» TASK INSTRUCTIONS
For the entries below, repeat exactly each line starting with the one that contains "1: The Gmail Unsubscribe button" and going on through the one that contains "so many useless emails this way, and it", and no others.

─── INFORMATION GIVEN

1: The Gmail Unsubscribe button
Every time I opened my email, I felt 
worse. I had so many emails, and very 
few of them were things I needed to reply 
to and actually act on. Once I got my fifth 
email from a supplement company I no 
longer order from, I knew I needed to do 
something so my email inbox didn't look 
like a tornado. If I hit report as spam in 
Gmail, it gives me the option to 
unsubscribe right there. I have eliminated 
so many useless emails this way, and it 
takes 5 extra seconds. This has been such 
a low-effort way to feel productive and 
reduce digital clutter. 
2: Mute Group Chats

──────
─── INFORMATION GIVEN

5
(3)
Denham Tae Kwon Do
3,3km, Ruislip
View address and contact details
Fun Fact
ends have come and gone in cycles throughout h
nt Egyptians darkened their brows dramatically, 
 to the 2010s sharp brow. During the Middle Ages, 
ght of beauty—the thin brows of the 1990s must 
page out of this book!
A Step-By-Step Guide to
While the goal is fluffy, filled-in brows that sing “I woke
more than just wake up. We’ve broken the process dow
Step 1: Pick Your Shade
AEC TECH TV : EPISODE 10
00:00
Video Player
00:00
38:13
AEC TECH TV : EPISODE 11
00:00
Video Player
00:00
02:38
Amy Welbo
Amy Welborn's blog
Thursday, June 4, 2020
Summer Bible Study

──────

» THE COMPLETED TASK
1: The Gmail Unsubscribe button
Every time I opened my email, I felt 
worse. I had so many emails, and very 
few of them were things I needed to reply 
to and actually act on. Once I got my fifth 
email from a supplement company I no 
longer order from, I knew I needed to do 
something so my email inbox didn't look 
like a tornado. If I hit report as spam in 
Gmail, it gives me the option to 
unsubscribe right there. I have eliminated 
so many useless emails this way, and it 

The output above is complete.